ちょうどいい温度になるようひっくりかえし、ときどき卵をライトでてらして中のようすをみました。
中のようすがへんかしていくのをみるたびに、二人ははきちんとそだっていることにかんどうしました。
こんなにも小さな卵に、男の子と女の子とおなじ命がつまっているのです。
卵をおむかえして20日がたったでしょうか。
さいしょに卵のへんかに気がついたのは男の子でした。
こつこつ、こつこつ。
そっと耳をすますと、小さなノックの音がなかからきこえます。
男の子はあわてて女の子をお庭からよんできました。
「ほら、耳をすませてよーくきいてごらん」
二人の声はしぜんとちいさくなります。
男の子はやさしく女の子を卵のほうへひきよせました。
女の子は頭をかたむけてじっと耳をたてます。
「あ、生まれるね」
瞳をたいようのようにきらきらとかがやかせて、女の子は男の子の手をぎゅっとにぎりました。
それから二人はしずかに卵をみまもりました。
やがて、女の子の頭の花冠を男の子がそっとととのえてあげたころ。
小さな命は、このせかいに生まれたのです。
なまえはもちろん、かんたです。
かんたはすくすくと育っていきました。
きれいな太陽色の羽毛がはえそろうころには、元気よく鳴き、元気よくあそぶようになりました。
「こらかんたー」
女の子の肩にのって、かんたはいたずらをします。
くいくいと、髪の毛をひっぱるかんたを男の子がそっとなでてやると、あまえごえをあげていたずらをやめます。

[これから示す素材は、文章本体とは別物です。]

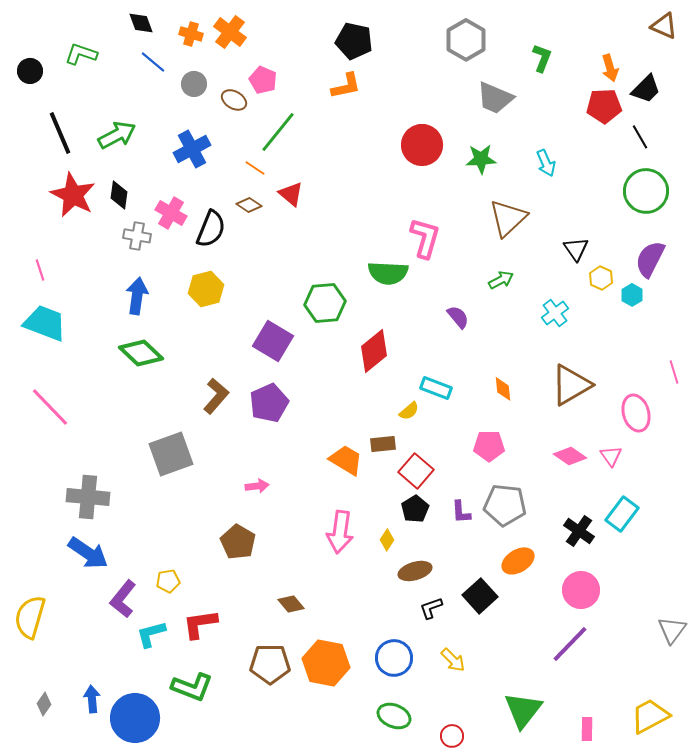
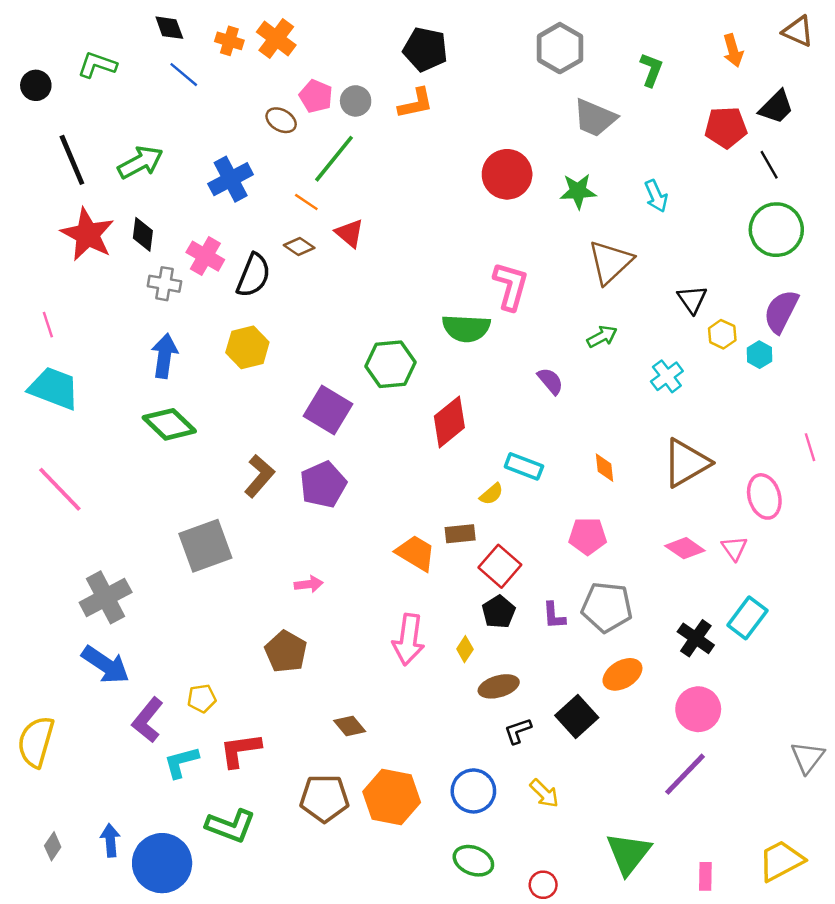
orange arrow: (610, 68) -> (733, 50), moved
gray circle: (194, 84) -> (356, 101), moved
gray cross: (88, 497) -> (106, 597), turned -33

しかし、男の子がなでるのをやめると、かんたはふたたび髪の毛であそびだすのです。
ぷくっとほっぺをふくらませて怒る女の子。そして楽しそうにあそぶかんた。
男の子はそれを見て、やさしくほほえむのでした。
お部屋のじゅうたんに座る女の子と男の子。そして一匹のオカメインコの頭の上を、金魚たちがふわふわと泳ぎます。
それを見て、男の子は用事を思いだしました。
女の子とかんたを愛おしくなでて、男の子はたちあがります。
「どこにいくの?」
「うん、ちょっとお庭にいってくるよ」
男の子は部屋のドアをあけて、しずかに歩きだします。
少しだけさびしそうに、女の子は男の子をみおくりました。
男の子は、金魚たちとともにお庭にでました。
おそとは今日もやわらかな光と、やさしい風がふいています。
男の子がまぶしそうに空をみあげたその時。
金魚たちが何かからにげるように、さっとちりぢりになりました。